### Your goal
What is the number of lines in the following data that contain "مستوى"? Answer with the number alone.

### Given records
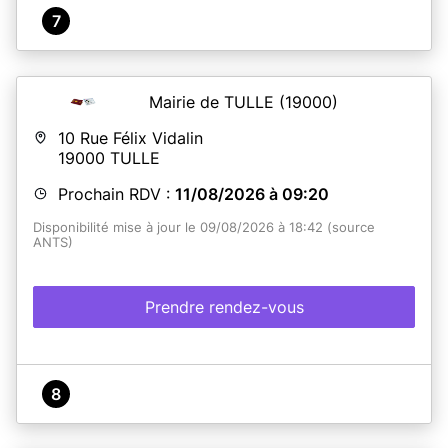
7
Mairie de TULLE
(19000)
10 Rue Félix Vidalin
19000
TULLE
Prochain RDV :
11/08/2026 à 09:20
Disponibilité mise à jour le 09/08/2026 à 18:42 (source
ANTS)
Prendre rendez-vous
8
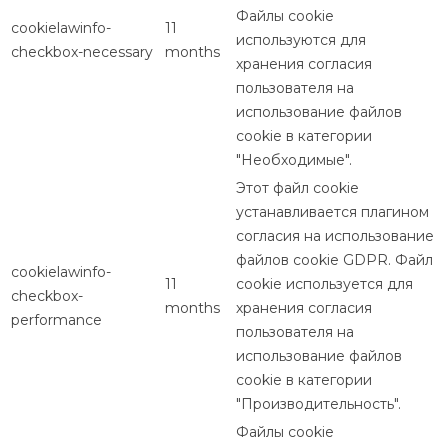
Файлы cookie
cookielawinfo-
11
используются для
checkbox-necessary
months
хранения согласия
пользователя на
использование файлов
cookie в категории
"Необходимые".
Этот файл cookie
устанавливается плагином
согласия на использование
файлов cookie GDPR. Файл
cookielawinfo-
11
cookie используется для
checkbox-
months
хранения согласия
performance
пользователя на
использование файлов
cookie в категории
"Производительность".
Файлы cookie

* * *

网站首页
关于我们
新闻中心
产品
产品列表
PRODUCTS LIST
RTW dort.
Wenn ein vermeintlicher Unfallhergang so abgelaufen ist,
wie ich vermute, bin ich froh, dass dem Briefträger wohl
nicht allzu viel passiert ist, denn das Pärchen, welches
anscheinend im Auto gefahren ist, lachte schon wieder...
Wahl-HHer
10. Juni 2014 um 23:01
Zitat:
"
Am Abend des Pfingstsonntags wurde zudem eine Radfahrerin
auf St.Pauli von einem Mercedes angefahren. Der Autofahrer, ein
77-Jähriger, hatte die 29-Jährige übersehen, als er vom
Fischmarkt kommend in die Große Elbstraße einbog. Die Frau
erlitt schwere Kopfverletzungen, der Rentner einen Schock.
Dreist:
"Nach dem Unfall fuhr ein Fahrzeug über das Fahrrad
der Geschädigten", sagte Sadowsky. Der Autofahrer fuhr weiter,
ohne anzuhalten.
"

--

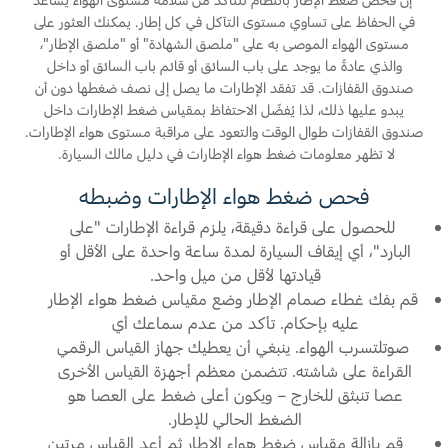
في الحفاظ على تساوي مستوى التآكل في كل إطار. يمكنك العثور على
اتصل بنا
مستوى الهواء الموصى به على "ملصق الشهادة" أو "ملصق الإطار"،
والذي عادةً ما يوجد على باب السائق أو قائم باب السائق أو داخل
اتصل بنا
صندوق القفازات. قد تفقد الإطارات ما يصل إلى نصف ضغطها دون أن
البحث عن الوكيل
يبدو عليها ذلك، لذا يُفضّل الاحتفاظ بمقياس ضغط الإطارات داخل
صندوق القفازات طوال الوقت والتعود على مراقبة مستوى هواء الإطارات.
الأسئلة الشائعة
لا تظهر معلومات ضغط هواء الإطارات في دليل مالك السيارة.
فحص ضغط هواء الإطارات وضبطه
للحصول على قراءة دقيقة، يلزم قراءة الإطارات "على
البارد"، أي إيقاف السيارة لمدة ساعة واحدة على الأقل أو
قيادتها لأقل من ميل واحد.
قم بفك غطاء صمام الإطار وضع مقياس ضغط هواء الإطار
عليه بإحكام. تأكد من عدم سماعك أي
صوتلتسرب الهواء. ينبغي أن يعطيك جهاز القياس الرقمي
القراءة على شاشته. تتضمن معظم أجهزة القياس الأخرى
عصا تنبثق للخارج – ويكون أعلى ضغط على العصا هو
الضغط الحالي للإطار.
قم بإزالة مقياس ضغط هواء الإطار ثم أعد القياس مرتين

### Solution to this exercise
3